現行の裁判では一人を殺しても余程残忍な手口でない限りは"慣例"として死刑になることがない。
しかし被害者家族にとって到底納得のいける判決でないことは容易に想像できる。
大切な人の命を奪っておきながら死刑でないとは何事だ。検察官だって家族が殺されたらきっと同じ心情を抱くに違いない。

しかし量刑が感情に踊らされてはならない。法律の理論を精緻に組み立てて求刑を行うのが検察官の仕事だからだ。
「情状」と「法律」に揺れるジレンマに悩まされる検察官の姿がこの第一章では鮮烈に描かれている。

第三章の《特捜の光と影》で描かれているのは検察官なら誰しもが憧れる特捜部だ。
大物政治家の闇に迫り、巨額のカネを正義の名の下に洗い出す特捜部の検事たちは
他の誰よりも高潔なモラルを求められ、最前線の現場は一瞬の弛緩たりとも許されない緊張の連続を強いられる。

この"政治と検察"の関係は政治学的には非常におもしろい考察対象となりうるのだけども、
新聞記者が著した本書では飽くまでもジャーナリスティックに政治と検察を交叉させていて、
東京佐川急便事件や日歯連の迂回献金事件などを例にとりながら検察の功罪について鋭く追及している。

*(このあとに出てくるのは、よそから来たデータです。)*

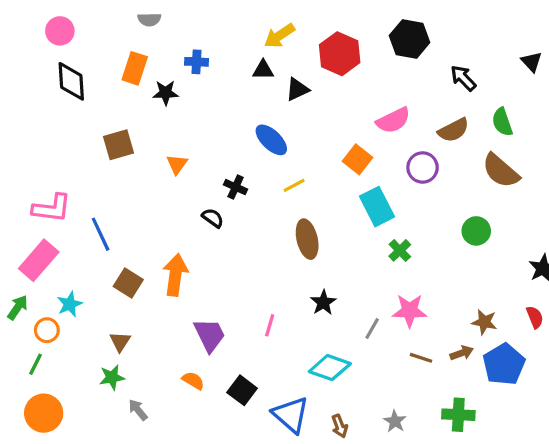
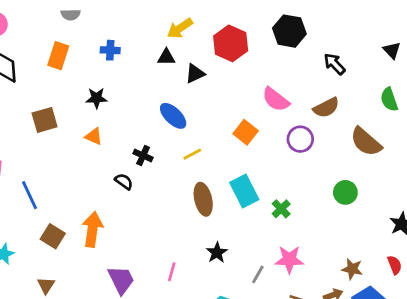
black star: (166, 93) -> (97, 98), moved
pink semicircle: (393, 120) -> (276, 99), turned 64
green semicircle: (502, 122) -> (389, 99), moved
orange triangle: (177, 164) -> (94, 136), turned -42
cyan rectangle: (377, 207) -> (244, 191), moved

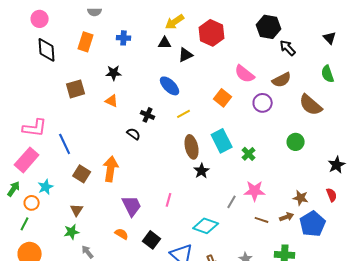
black hexagon: (289, 31) -> (269, 27), moved
black star: (217, 253) -> (202, 171), moved

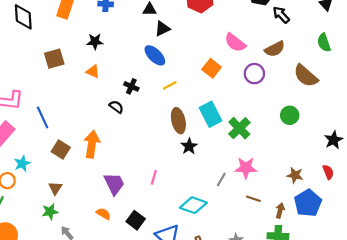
black triangle: (186, 55) -> (162, 29), moved
green cross: (249, 154) -> (239, 128), size x1.5
brown arrow: (287, 217) -> (280, 211), moved, turned -56

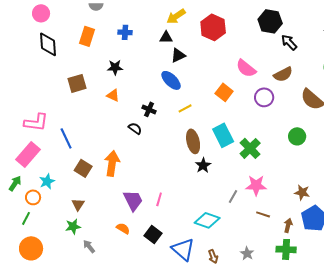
pink line: (154, 177) -> (159, 199), moved

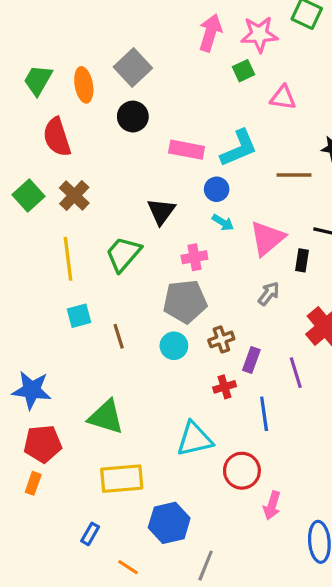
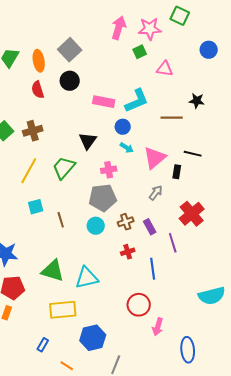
red semicircle: (57, 137) -> (38, 90), moved, size x0.7
brown cross: (74, 196) -> (33, 131), turned 30
yellow line: (68, 259) -> (29, 171), turned 36
purple rectangle: (251, 360) -> (150, 227), moved, turned -49
cyan triangle: (194, 439) -> (87, 278), moved

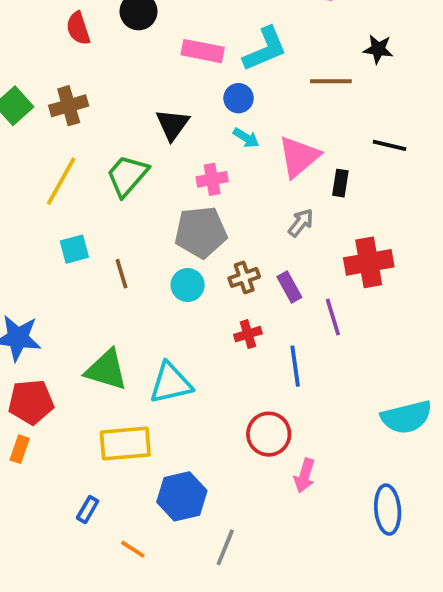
black line: (193, 154) -> (389, 145), moved
red cross: (192, 214) -> (369, 262), turned 30
blue ellipse: (188, 350) -> (388, 510), moved

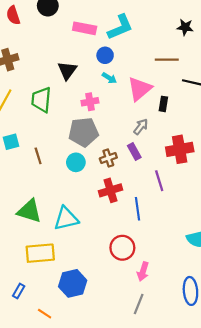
brown line: (331, 81) -> (167, 60), moved
green trapezoid: (127, 176) -> (41, 100), turned -36
purple rectangle: (289, 287) -> (134, 152), moved
red cross: (248, 334) -> (110, 190), size x1.5
gray line: (225, 547) -> (139, 304), moved

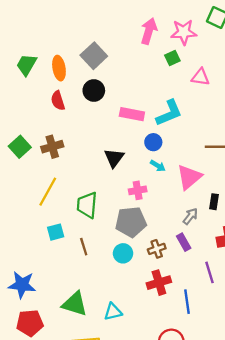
green trapezoid: (41, 100) -> (87, 205), moved
black rectangle: (163, 104) -> (214, 202), moved
cyan triangle: (66, 219) -> (113, 312), size x0.7

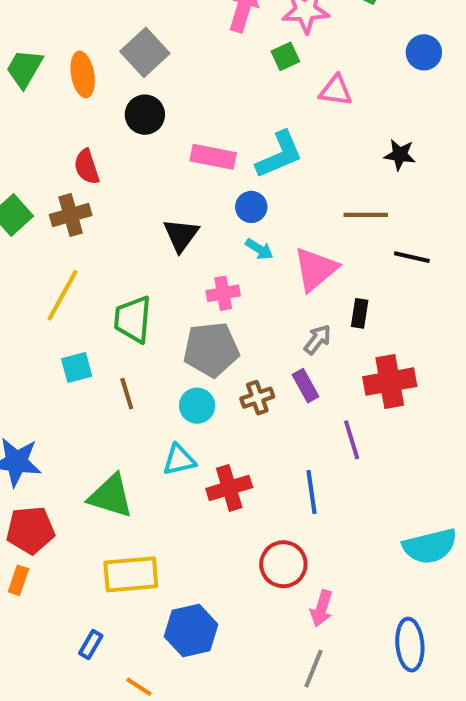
red semicircle: (58, 101) -> (87, 167), moved
red cross: (159, 283) -> (229, 488), moved
cyan triangle: (113, 312) -> (179, 460), moved

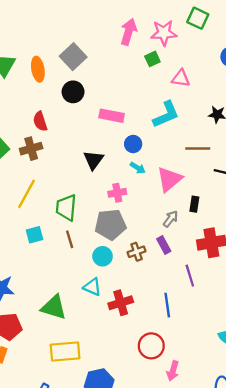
cyan L-shape: (279, 155) -> (166, 115), moved
brown line: (127, 394) -> (70, 239), moved
cyan triangle: (179, 460) -> (92, 287), turned 36

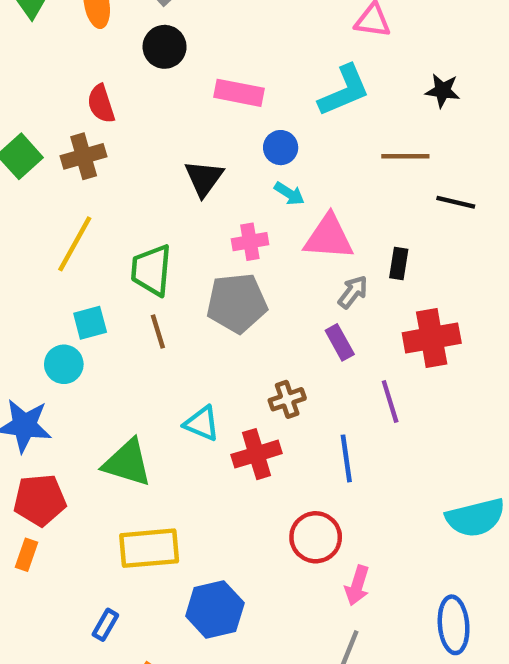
pink triangle: (169, 179) -> (329, 237), moved, turned 44
brown cross: (137, 252) -> (287, 399), moved
cyan circle: (103, 256) -> (64, 364), moved

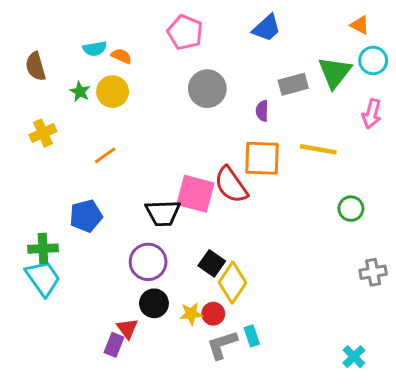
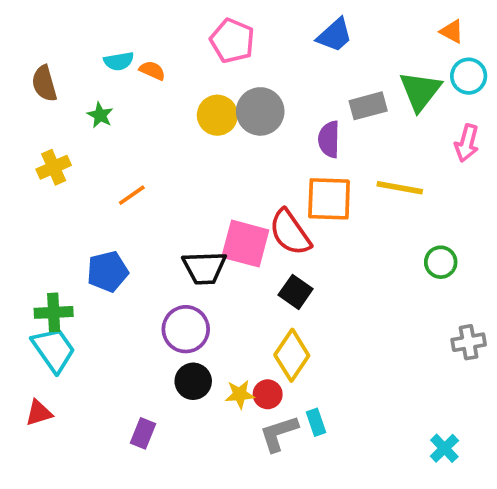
yellow circle: (113, 92) -> (217, 115), moved
purple semicircle: (262, 111) -> (329, 139), size x1.4
black square: (212, 263) -> (296, 292), moved
red triangle: (127, 329) -> (39, 413), moved, turned 50

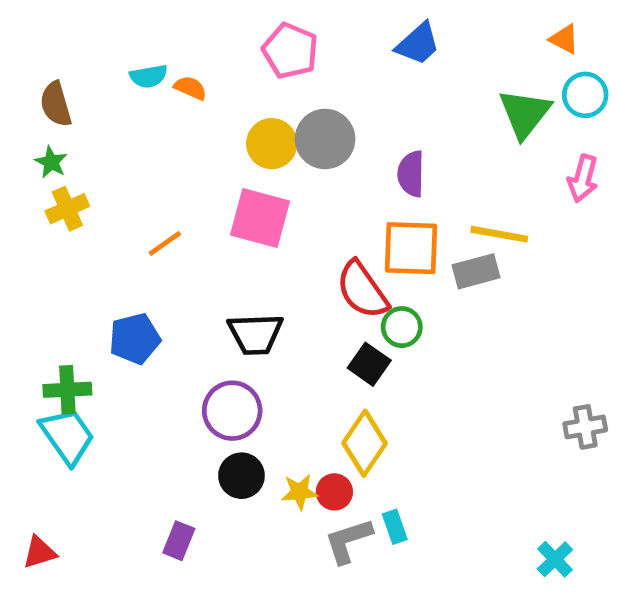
gray rectangle: (368, 106) -> (476, 271), moved
green star: (100, 115) -> (51, 162), moved
pink square: (245, 244) -> (260, 218), moved
green circle: (441, 262) -> (402, 327), moved
red triangle: (39, 413) -> (39, 552), moved

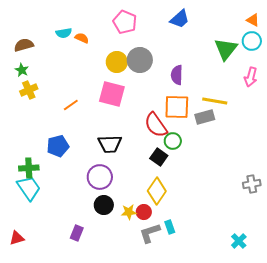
orange triangle: (564, 39) -> (253, 20), moved
brown semicircle: (56, 104) -> (24, 45), turned 90

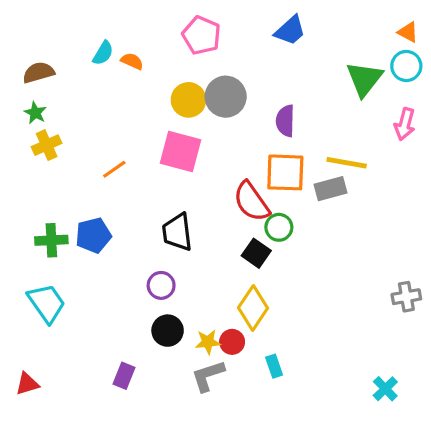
cyan semicircle: (64, 33) -> (103, 53), turned -49
black trapezoid: (110, 144) -> (177, 232), turned 85
green cross: (29, 168) -> (51, 240), moved
purple circle: (100, 177) -> (161, 285), size x0.7
gray L-shape: (150, 233) -> (208, 376), moved

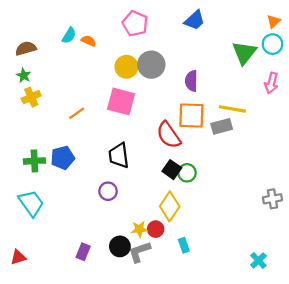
orange triangle: (408, 32) -> (274, 21), turned 48
green circle: (279, 227) -> (187, 173), moved
black circle: (168, 331) -> (120, 246), moved

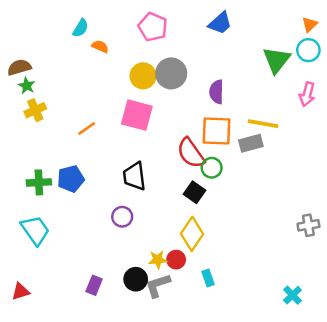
cyan semicircle: (69, 35) -> (81, 28), moved
brown semicircle: (26, 48) -> (19, 67), moved
green circle: (187, 173) -> (212, 168), moved

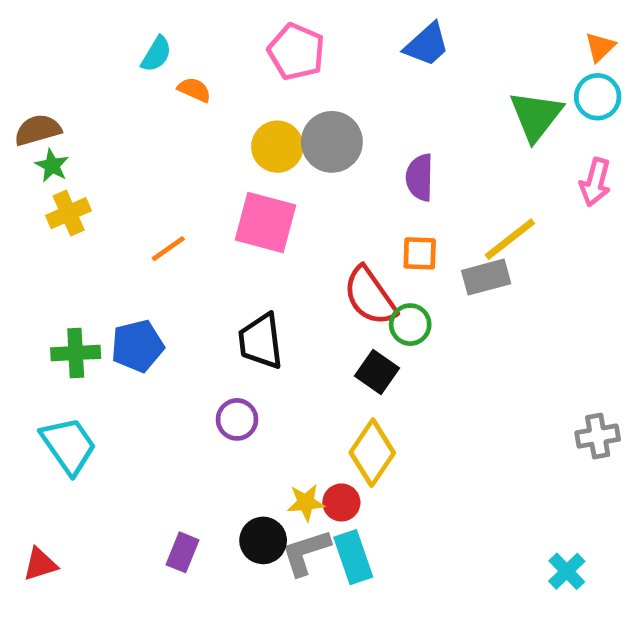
yellow line: (263, 124) -> (510, 239), turned -48
orange square: (217, 131) -> (420, 253), size x0.6
cyan rectangle: (208, 278) -> (353, 557), moved, size x1.5

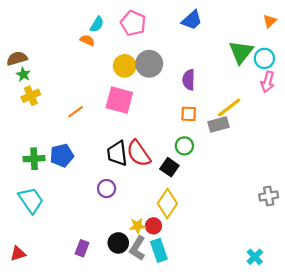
cyan semicircle: (156, 54) -> (97, 24), moved
cyan circle: (598, 97) -> (264, 58), moved
red semicircle: (370, 296) -> (139, 153), moved
gray L-shape: (306, 552) -> (137, 248), turned -40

さらに最後の第五章では《あすへの模索》と題して検察官の在るべき未来像についての模索が試みられている。
2009年に裁判員制度が導入されると司法が市民にとって今よりももっともっと身近なものへと変貌していく。
難解な法律用語を魔法のように振り回し、どんな微細な証拠でも徹頭徹尾調べ上げていた検察官は
この制度の導入によって公判時間短縮やわかりやすい調書作成を迫られてくるだろう。

今までは法曹関係者さえ納得していればそれで良かった。だがこれからの時代はそうとはいかない。
市民の眼が入り込むことによって赤レンガの常識が衆目に晒され、世間の常識という科戸の風が検察に靡いてくる。
それが良い方向へ進むとは必ずしも限らない。隙を突いて悪が暗躍していくかもしれない。
かといって市民の眼が入り込まなければ検察はいつまで経っても世間と隔絶された裸の王様だ。

まさに今検察は正念場を迎えようとしていて、そんな検察の現在進行形がこの本には遍く収められている。
そして読んだ後には裁判所へ足を運んでぜひ公判の傍聴をしてほしい。
なぜならば私たちに課された国からの宿題はありのままの司法を理解することなのだから。

裁判員制度が始まる前に読んでおきたい一冊。